[[ Provided entries open ]]
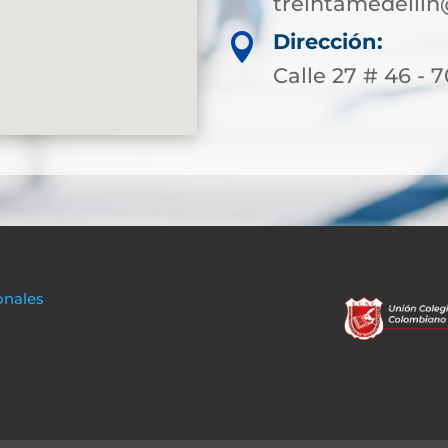
treintamedellin
Dirección:

Calle 27 # 46 - 7
onales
[[ Provided entries closed ]]
» **Work task**
Send back every line of the listing exactly. Omit the images.

» **Output for this task**
treintamedellin
Dirección:

Calle 27 # 46 - 7
onales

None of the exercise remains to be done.